10/2008 RVCC's HIV Project Hosts Community Health Fair
RVCC’s HIV Project hosted a community health fair at their 207 Elm Street site. The event was held on Tuesday, October 14, 2008 in recognition of National Latino AIDS Awareness Day from 10AM -2PM. October 15 is National Latino AIDS Awareness Day (NLAAD). The day marks an opportunity to increase awareness of the devastating and disproportionate effects of AIDS in the Latino community. NLAAD is also a day to encourage HIV testing and gain support from public officials and religious leaders. More than 40% of Holyoke’s population is Latino. According to recent Massachusetts HIV/AIDS Surveillance Program report, Holyoke has the 2nd highest rate in the Commonwealth.
Hispanics/Latinos represent only 15% of the total U.S. population but make up 18% of new HIV infections. Among Latinos, men make up the vast majority of new HIV infections (76%), but Latino women are also at disproportionate risk for HIV. They are infected with HIV at a rate four times greater than white women.
The event was planned to create a forum for Holyoke residents highlighting the realities of HIV in Holyoke. As with events all around the country, RVCC’s health fair was planned and organized by a coalition of community-based agencies, residents, consumers, peers and RVCC staff. Over eleven local agencies participated by having staff and materials available to answer questions and provide HIV education. The Mobile Health Initiative Testing Van owned and operated by Tapestry Health Systems was parked on the grounds and tested over twenty-five individuals using the rapid testing method; test results are known within 30 minutes.
Gently used clothing was donated by The Survivor Center of Indian Orchard for those in need. A hot lunch was provided thanks to consumers and residents of the surrounding neighborhood. Local area businesses including The Apothecary, Frank’s Check Cashing, Tony’s Barber Shop and Insavia of Springfield and Bacon and Wilson of Northampton donated services by providing gift certificates for raffle prizes. Their generosity, dedication and commitment to the community helped make the event a great success.

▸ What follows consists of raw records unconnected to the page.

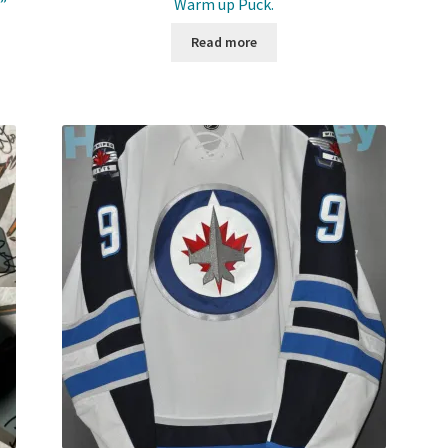
”
Warm up Puck.
Read more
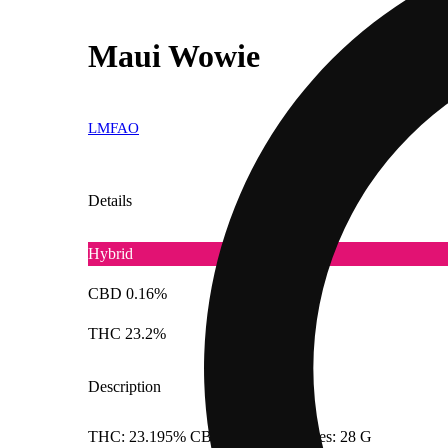
Maui Wowie
LMFAO
Details
Hybrid
CBD 0.16%
THC 23.2%
Description
THC: 23.195% CBD: 0.1563% Doses: 28 G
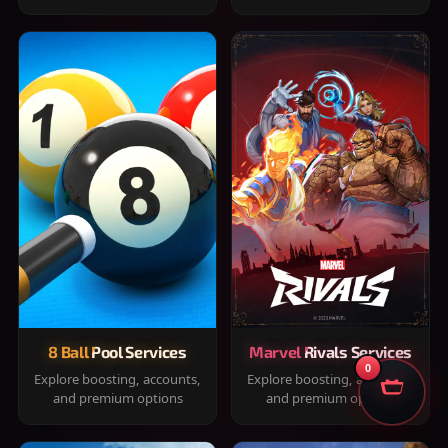
8 Ball Pool Services
Marvel Rivals Services
0
Explore boosting, accounts,
Explore boosting, accounts,
and premium options
and premium options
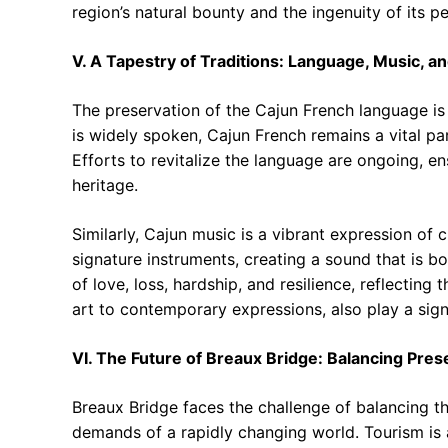
region’s natural bounty and the ingenuity of its p
V. A Tapestry of Traditions: Language, Music, an
The preservation of the Cajun French language is a
is widely spoken, Cajun French remains a vital part 
Efforts to revitalize the language are ongoing, en
heritage.
Similarly, Cajun music is a vibrant expression of c
signature instruments, creating a sound that is b
of love, loss, hardship, and resilience, reflecting
art to contemporary expressions, also play a signi
VI. The Future of Breaux Bridge: Balancing Pre
Breaux Bridge faces the challenge of balancing the
demands of a rapidly changing world. Tourism is a v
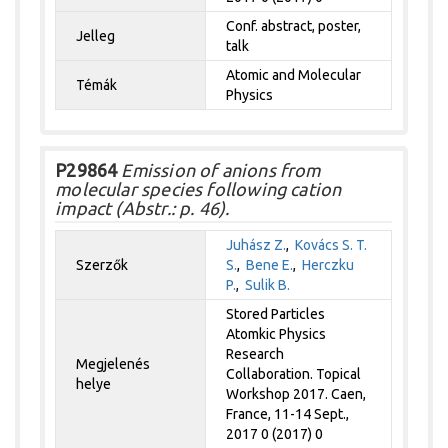
Conf. abstract, poster,
Jelleg
talk
Atomic and Molecular
Témák
Physics
P29864
Emission of anions from
molecular species following cation
impact (Abstr.: p. 46).
Juhász Z.
,
Kovács S. T.
Szerzők
S.
,
Bene E.
,
Herczku
P.
,
Sulik B.
Stored Particles
Atomkic Physics
Research
Megjelenés
Collaboration. Topical
helye
Workshop 2017. Caen,
France, 11-14 Sept.,
2017 0 (2017) 0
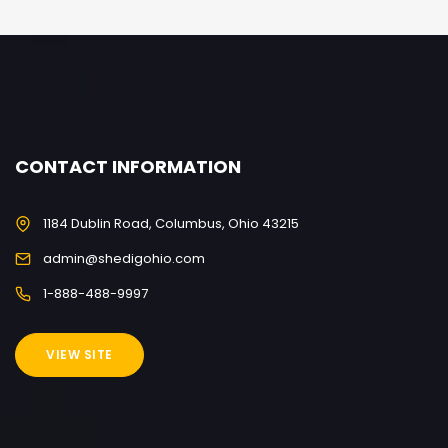
CONTACT INFORMATION
1184 Dublin Road, Columbus, Ohio 43215
admin@shedigohio.com
1-888-488-9997
VIEW SITE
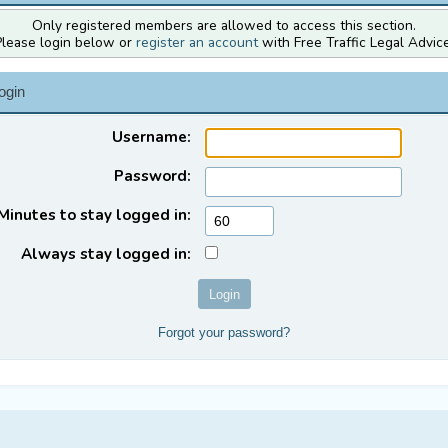
Only registered members are allowed to access this section.
Please login below or
register an account
with Free Traffic Legal Advice
ogin
Username:
Password:
Minutes to stay logged in:
Always stay logged in:
Forgot your password?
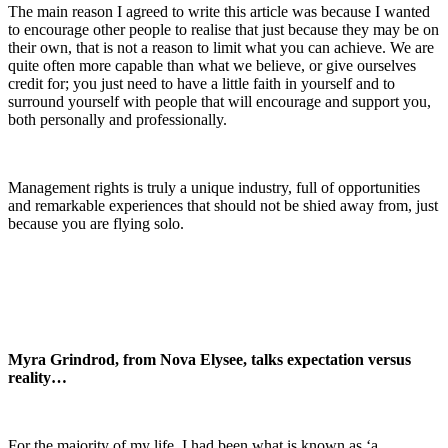
The main reason I agreed to write this article was because I wanted
to encourage other people to realise that just because they may be on
their own, that is not a reason to limit what you can achieve. We are
quite often more capable than what we believe, or give ourselves
credit for; you just need to have a little faith in yourself and to
surround yourself with people that will encourage and support you,
both personally and professionally.
Management rights is truly a unique industry, full of opportunities
and remarkable experiences that should not be shied away from, just
because you are flying solo.
Myra Grindrod, from Nova Elysee, talks expectation versus
reality…
For the majority of my life, I had been what is known as ‘a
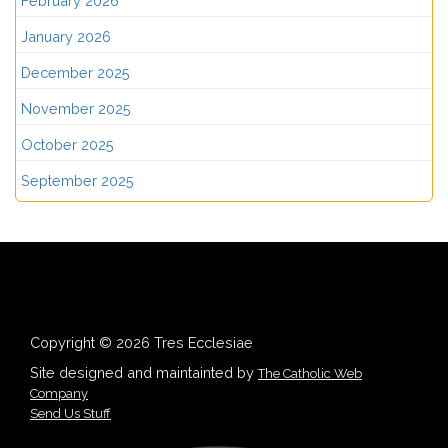
February 2026
January 2026
December 2025
November 2025
October 2025
September 2025
Copyright © 2026 Tres Ecclesiae
Site designed and maintainted by
The Catholic Web
Company
Send Us Stuff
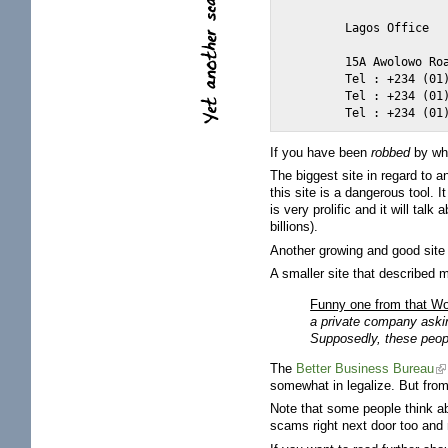
	Lagos Office

	15A Awolowo Road, Ikoyi, Lagos.

	Tel : +234 (01) 2624189

	Tel : +234 (01) 4749419

If you have been
robbed
by whi
The biggest site in regard to a
this site is a dangerous tool. I
is very prolific and it will t
billions).
Another growing and good site
A smaller site that described
Funny one from that W
a private company aski
Supposedly, these peop
The
Better Business Bureau
somewhat in legalize. But from
Note that some people think ab
scams right next door too and 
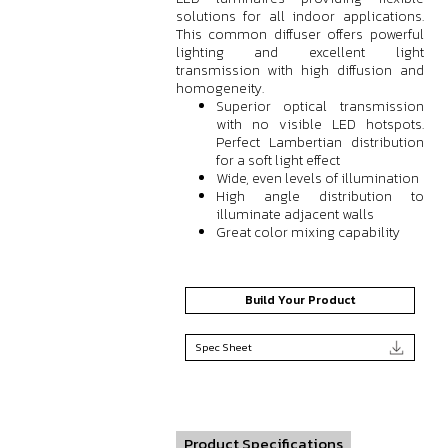
solutions for all indoor applications.
This common diffuser offers powerful
lighting and excellent light
transmission with high diffusion and
homogeneity.
Superior optical transmission
with no visible LED hotspots.
Perfect Lambertian distribution
for a soft light effect
Wide, even levels of illumination
High angle distribution to
illuminate adjacent walls
Great color mixing capability
Build Your Product
Spec Sheet
Product Specifications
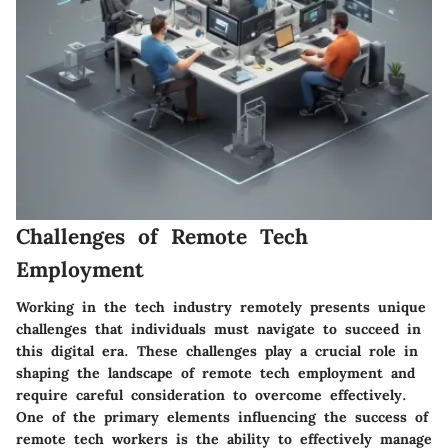
Challenges of Remote Tech
Employment
Working in the tech industry remotely presents unique
challenges that individuals must navigate to succeed in
this digital era. These challenges play a crucial role in
shaping the landscape of remote tech employment and
require careful consideration to overcome effectively.
One of the primary elements influencing the success of
remote tech workers is the ability to effectively manage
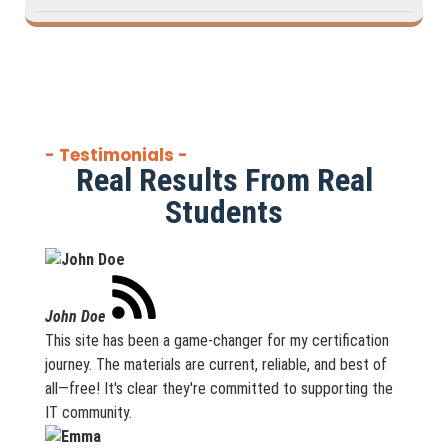
- Testimonials -
Real Results From Real
Students
John Doe
This site has been a game-changer for my certification
journey. The materials are current, reliable, and best of
all—free! It's clear they're committed to supporting the
IT community.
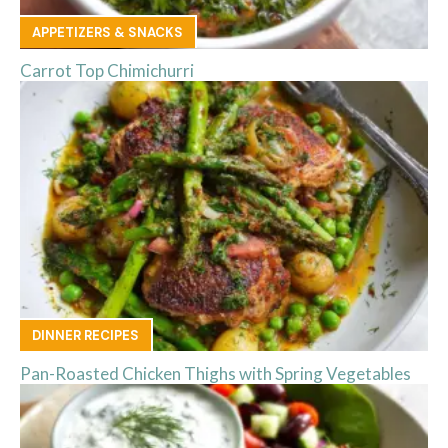
APPETIZERS & SNACKS
Carrot Top Chimichurri
DINNER RECIPES
Pan-Roasted Chicken Thighs with Spring Vegetables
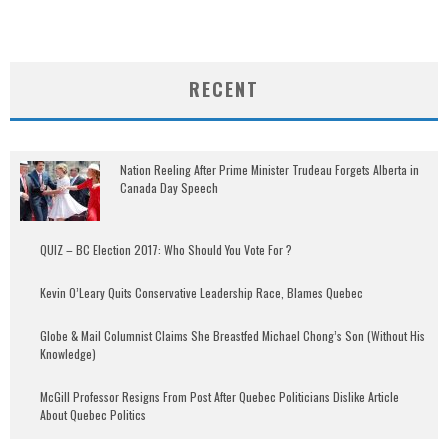
RECENT
Nation Reeling After Prime Minister Trudeau Forgets Alberta in
Canada Day Speech
QUIZ – BC Election 2017: Who Should You Vote For ?
Kevin O’Leary Quits Conservative Leadership Race, Blames Quebec
Globe & Mail Columnist Claims She Breastfed Michael Chong’s Son (Without His
Knowledge)
McGill Professor Resigns From Post After Quebec Politicians Dislike Article
About Quebec Politics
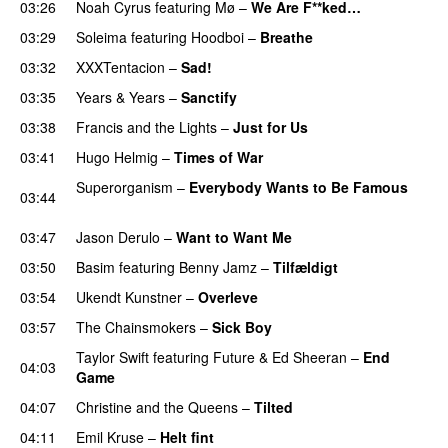
03:26
Noah Cyrus
featuring
Mø
–
We Are F**ked…
03:29
Soleima
featuring
Hoodboi
–
Breathe
03:32
XXXTentacion
–
Sad!
UU
03:35
Years & Years
–
Sanctify
UU
03:38
Francis and the Lights
–
Just for Us
03:41
Hugo Helmig
–
Times of War
Superorganism
–
Everybody Wants to Be Famous
03:44
UU
03:47
Jason Derulo
–
Want to Want Me
03:50
Basim
featuring
Benny Jamz
–
Tilfældigt
03:54
Ukendt Kunstner
–
Overleve
03:57
The Chainsmokers
–
Sick Boy
Taylor Swift
featuring
Future
&
Ed Sheeran
–
End
04:03
Game
04:07
Christine and the Queens
–
Tilted
04:11
Emil Kruse
–
Helt fint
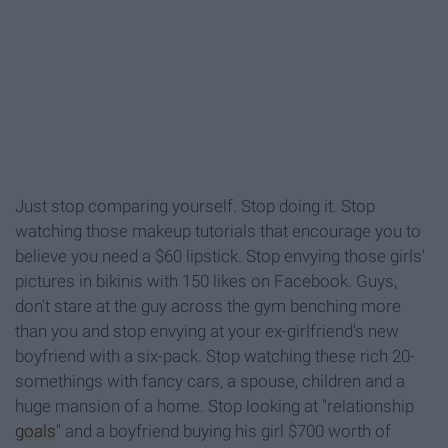
Just stop comparing yourself. Stop doing it. Stop
watching those makeup tutorials that encourage you to
believe you need a $60 lipstick. Stop envying those girls'
pictures in bikinis with 150 likes on Facebook. Guys,
don't stare at the guy across the gym benching more
than you and stop envying at your ex-girlfriend's new
boyfriend with a six-pack. Stop watching these rich 20-
somethings with fancy cars, a spouse, children and a
huge mansion of a home. Stop looking at "relationship
goals
" and a boyfriend buying his girl $700 worth of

In addition to clowns and face painting, an art exhibit displaying the works of local residents and consumers drew much attention. The exhibit had representation from all disciplines including painting, poetry, hand crafts, jewelry, pottery and photography. As a special part of the art exhibit, there was a tree decorated with personal quotes from attendees expressing their personal growth, hopes and dreams.
One woman who read poetry she had written said she came, “to learn about different things I don’t already know about my health.” Another individual disclose he was HIV+ and said, “I’m here because I need to be. It is good to educate the community about HIV and HepC.”